* Maybe my deep and abiding satisfaction with The Lord of the Rings has given this subsequent project an air of anticlimax. Maybe the lingering stink of Guillermo Del Toro, genre filmmaking’s most overrated non-Christopher Nolan exemplar, has dampened my enthusiasm. Maybe the advent of everything from Lost to Battlestar Galactica to A Song of Ice and Fire has diffused my ability to obsessively interest myself in another serialized work of fantastic fiction. Maybe the constant budget and legal and personnel problems and the resulting stops and starts in production have afforded me a little too much of a confidence-sapping glimpse into how the sausage gets made. Regardless, I’ve found myself bizarrely (for me, a man who has the White Tree of Gondor tattooed on his person) indifferent to Peter Jackson’s Hobbit movies. But if you were Peter Jackson and you wanted to rectify that state of affairs, you could do much, much worse than releasing a production still as note-perfect as the one below and casting Evangeline Lilly as a Wood Elf, I’ll tell you that goddamn much.
* Jeet Heer scans the length and breadth of Daniel Clowes’s recent works — lots to chew on in the books, lots to chew on in the piece, though Jeet fails to tackle the critical question of whether he can identify with Wilson or not.
* Also at the Journal: Tim Kreider’s piece on Cerebus explains both why you’d want to read Dave Sim’s landmark comic and why you wouldn’t better than any I’ve read. I commented on the piece at Robot 6.
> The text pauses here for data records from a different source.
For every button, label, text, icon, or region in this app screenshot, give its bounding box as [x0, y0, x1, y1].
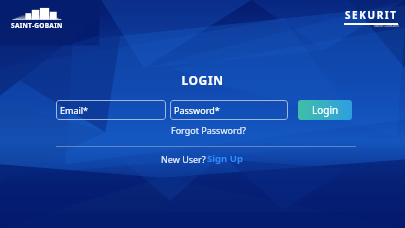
- staticText: Password*: [174, 104, 220, 116]
- staticText: Login: [312, 103, 339, 117]
- button[interactable]: Email*: [56, 100, 166, 120]
- staticText: SEKURIT: [345, 8, 398, 22]
- staticText: Email*: [60, 104, 89, 116]
- other: Saint-Gobain logo: [8, 6, 66, 30]
- button[interactable]: Sign Up: [206, 152, 244, 165]
- staticText: SAINT-GOBAIN: [374, 24, 399, 28]
- staticText: LOGIN: [181, 72, 224, 88]
- staticText: Forgot Password?: [171, 124, 246, 136]
- staticText: Sign Up: [207, 152, 243, 165]
- button[interactable]: Password*: [170, 100, 288, 120]
- other: Sekurit logo: [343, 8, 399, 28]
- staticText: New User?: [161, 153, 206, 165]
- staticText: SAINT-GOBAIN: [11, 21, 63, 30]
- button[interactable]: Login: [298, 100, 352, 120]
- button[interactable]: Forgot Password?: [170, 123, 247, 137]
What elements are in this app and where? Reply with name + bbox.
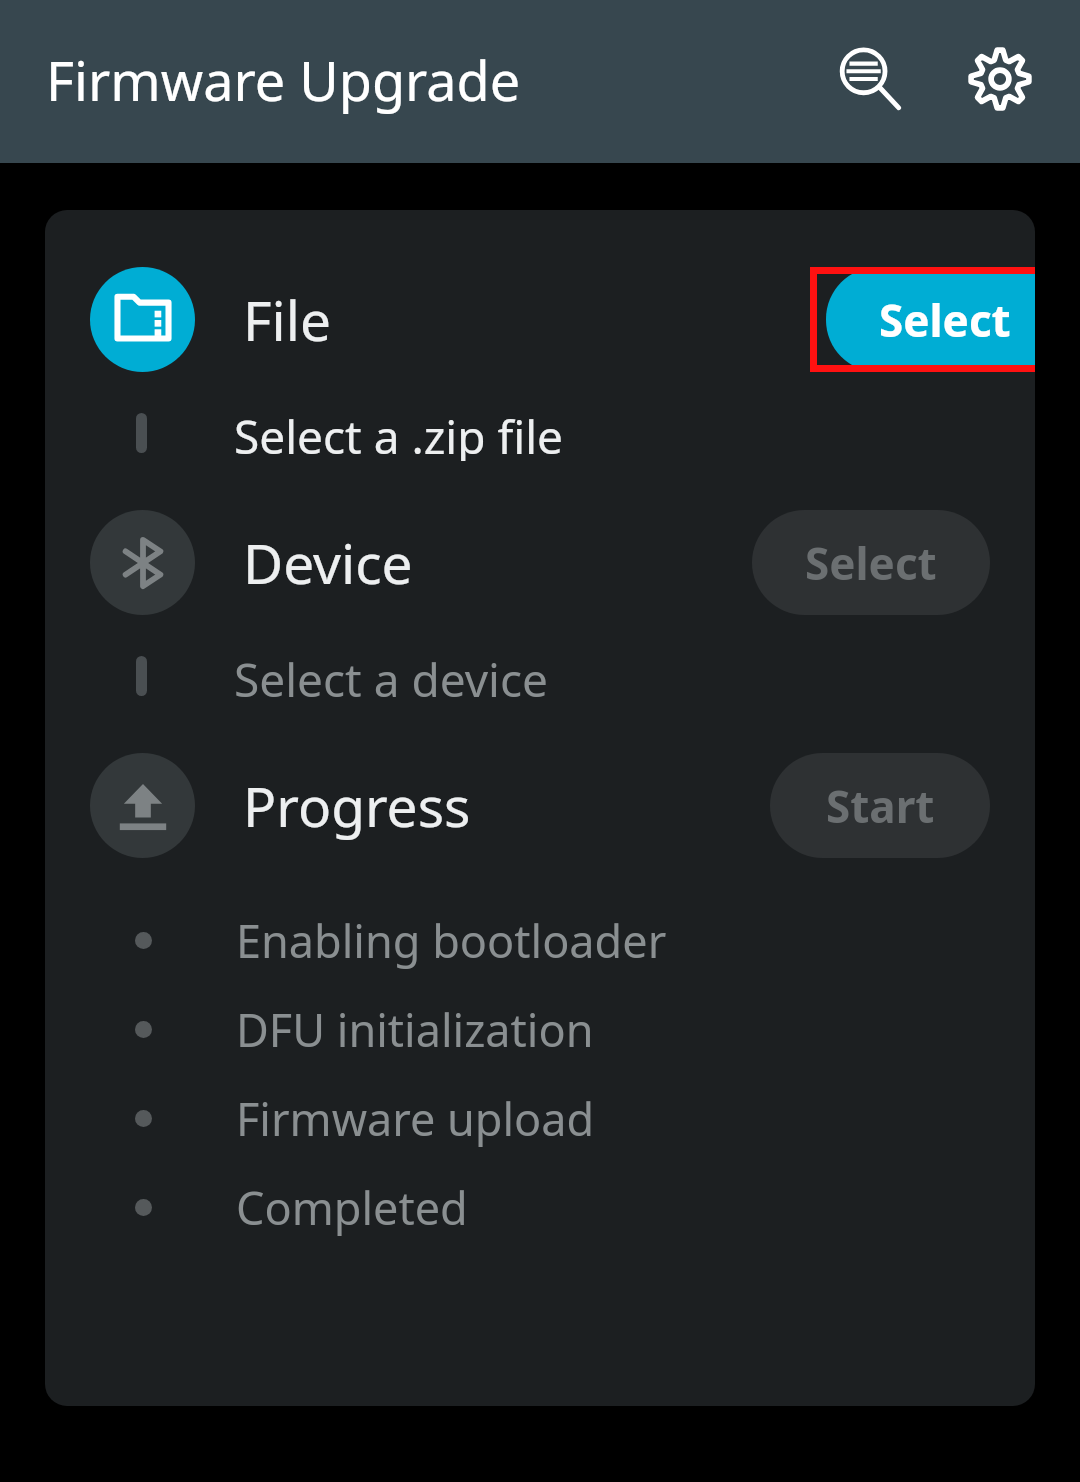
staticText: Start bbox=[826, 776, 935, 836]
staticText: Firmware Upgrade bbox=[46, 43, 521, 117]
staticText: Select a .zip file bbox=[234, 405, 563, 461]
staticText: Select a device bbox=[234, 648, 548, 704]
button[interactable]: Search bbox=[814, 23, 926, 135]
staticText: Device bbox=[243, 525, 413, 600]
staticText: File bbox=[243, 282, 331, 357]
staticText: Select bbox=[805, 533, 937, 593]
button[interactable]: Settings bbox=[944, 23, 1056, 135]
staticText: Progress bbox=[243, 768, 471, 843]
button[interactable]: Start bbox=[770, 753, 990, 858]
staticText: Enabling bootloader bbox=[236, 910, 667, 971]
button[interactable]: Select bbox=[752, 510, 990, 615]
staticText: Completed bbox=[236, 1177, 468, 1238]
staticText: Select bbox=[879, 290, 1011, 350]
button[interactable]: Select bbox=[826, 267, 1035, 372]
staticText: DFU initialization bbox=[236, 999, 594, 1060]
staticText: Firmware upload bbox=[236, 1088, 595, 1149]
* Gary Groth on the state of the comics industry. Be sure to check the comment thread to discover that the publisher of Love and Rockets, Eightball, Peanuts, and The Acme Novelty Library has failed to live up to superhero fans’ exacting standards.
* Hans Rickheit has launched his Cochlea & Eustachia feature as a webcomic. That’s a great strip every time it appears.
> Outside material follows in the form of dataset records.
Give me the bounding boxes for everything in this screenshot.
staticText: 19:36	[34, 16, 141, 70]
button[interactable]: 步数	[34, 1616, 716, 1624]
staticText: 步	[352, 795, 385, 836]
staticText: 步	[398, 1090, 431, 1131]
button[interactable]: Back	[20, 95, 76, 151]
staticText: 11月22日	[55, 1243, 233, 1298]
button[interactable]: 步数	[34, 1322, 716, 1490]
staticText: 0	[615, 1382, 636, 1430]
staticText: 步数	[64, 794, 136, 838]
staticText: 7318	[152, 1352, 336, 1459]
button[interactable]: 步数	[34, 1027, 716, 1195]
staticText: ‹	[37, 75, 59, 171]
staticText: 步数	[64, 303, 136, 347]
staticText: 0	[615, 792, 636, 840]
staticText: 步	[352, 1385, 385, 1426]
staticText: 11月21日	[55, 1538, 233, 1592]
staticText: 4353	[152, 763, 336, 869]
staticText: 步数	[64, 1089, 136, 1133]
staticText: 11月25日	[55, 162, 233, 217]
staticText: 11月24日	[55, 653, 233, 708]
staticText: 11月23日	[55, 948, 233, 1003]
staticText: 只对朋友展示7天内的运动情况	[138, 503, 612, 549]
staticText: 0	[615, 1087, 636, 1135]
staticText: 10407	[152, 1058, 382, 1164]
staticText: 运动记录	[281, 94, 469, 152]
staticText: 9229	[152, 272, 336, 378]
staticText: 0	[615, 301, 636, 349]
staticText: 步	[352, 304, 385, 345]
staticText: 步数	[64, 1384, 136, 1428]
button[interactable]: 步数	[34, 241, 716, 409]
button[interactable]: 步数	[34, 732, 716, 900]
* Curt Purcell on the fashion of Death Note. I’ll tell you what — I don’t remember the name of that ill-fated FBI agent from the second volume, but I sure remember her jacket.
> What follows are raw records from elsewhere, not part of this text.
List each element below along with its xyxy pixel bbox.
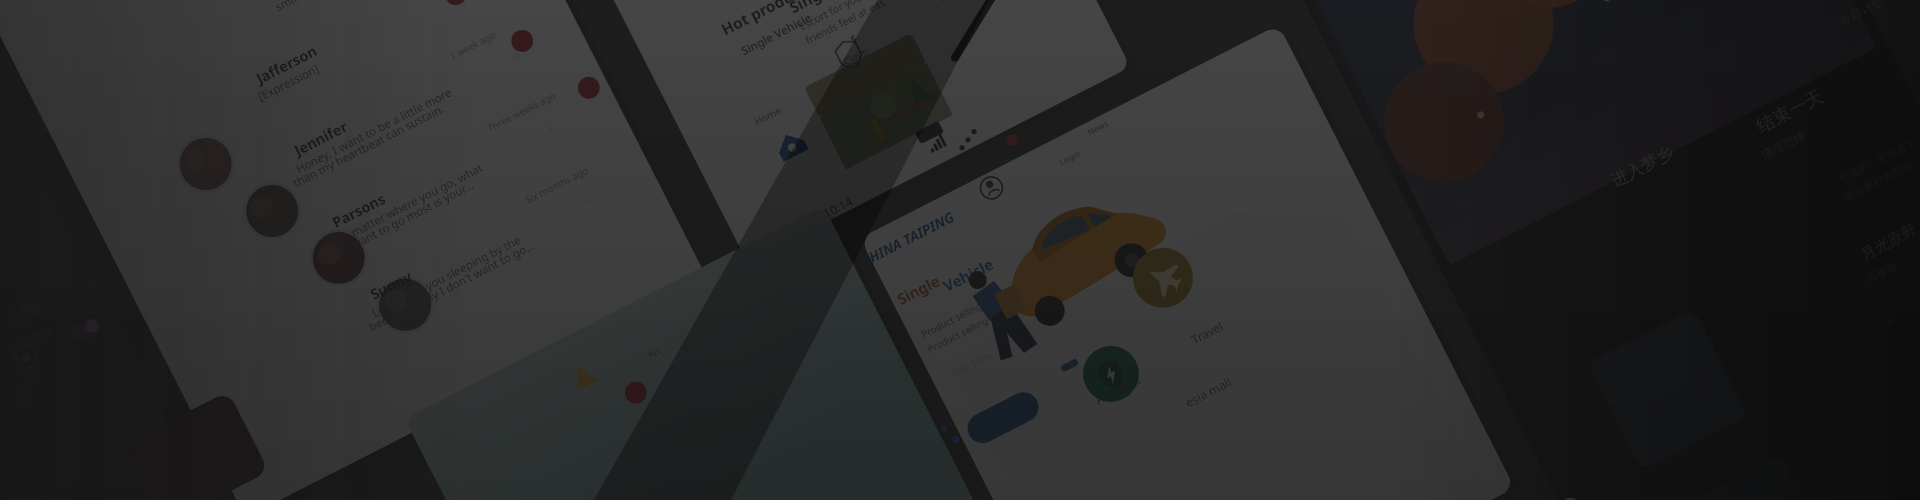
button[interactable]: App showcase banner — [0, 0, 1920, 500]
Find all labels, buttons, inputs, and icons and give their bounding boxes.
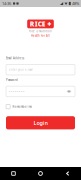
staticText: enter your e-mail	[9, 68, 33, 71]
button[interactable]: Remember me	[6, 104, 75, 109]
staticText: Rice is Nutrition	[29, 29, 52, 33]
staticText: 48%	[72, 1, 79, 6]
staticText: 14:36	[2, 1, 11, 6]
button[interactable]: Login	[6, 116, 75, 129]
staticText: Login	[34, 119, 48, 126]
staticText: ••••••••	[9, 89, 25, 94]
staticText: Email Address	[6, 56, 24, 60]
button[interactable]: Show password	[66, 88, 72, 94]
staticText: Remember me	[12, 105, 32, 108]
button[interactable]: Home	[27, 167, 54, 180]
button[interactable]: Back	[54, 167, 81, 180]
staticText: Password	[6, 78, 18, 82]
button[interactable]: Recents	[0, 167, 27, 180]
staticText: RICE	[30, 20, 46, 28]
staticText: Health For All	[31, 34, 50, 37]
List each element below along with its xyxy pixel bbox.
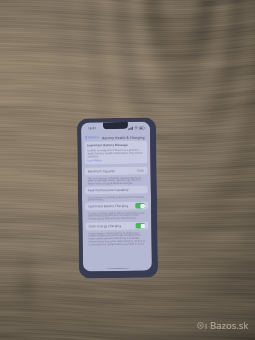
- button[interactable]: Peak Performance Capability: [85, 186, 148, 194]
- staticText: ı: [205, 320, 208, 331]
- staticText: Important Battery Message: [87, 143, 128, 147]
- staticText: Learn More: [87, 158, 102, 162]
- staticText: Peak Performance Capability: [88, 188, 129, 192]
- staticText: In your region, iPhone will try to reduc…: [88, 231, 146, 246]
- staticText: Your battery is currently supporting nor…: [88, 195, 145, 201]
- staticText: Battery Health & Charging: [102, 135, 145, 139]
- button[interactable]: Battery: [84, 133, 100, 141]
- staticText: Clean Energy Charging: [88, 224, 122, 228]
- button[interactable]: Maximum Capacity: [85, 167, 148, 176]
- staticText: Maximum Capacity: [88, 169, 115, 173]
- staticText: 100%: [137, 169, 145, 173]
- staticText: This is a measure of battery capacity re…: [88, 176, 145, 185]
- staticText: To reduce battery aging, iPhone learns f…: [88, 211, 145, 220]
- button[interactable]: Clean Energy Charging: [85, 222, 148, 230]
- button[interactable]: Optimized Battery Charging: [85, 202, 148, 210]
- staticText: Unable to verify this iPhone has a genui…: [87, 148, 144, 157]
- button[interactable]: Learn More: [87, 158, 102, 162]
- staticText: Battery: [88, 135, 99, 140]
- staticText: Bazos.sk: [210, 319, 249, 332]
- staticText: Optimized Battery Charging: [88, 204, 128, 208]
- staticText: 16:41: [88, 126, 96, 130]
* Sheeeeesh, this picture of a speaker stack by Paul Pope.
* I need to write this down someplace before I forget: that supercut video of the 100 Greatest Movie Threats should have included the bit from The Three Amigos where Steve Martin tells El Guapo “Let her go or I’ll fill your guts so full of lead you’ll be using your dick for a pencil” and the part from Invasion U.S.A. where Chuck Norris tells a guy “I’ll hit you with so many rights you’re gonna beg for a left.”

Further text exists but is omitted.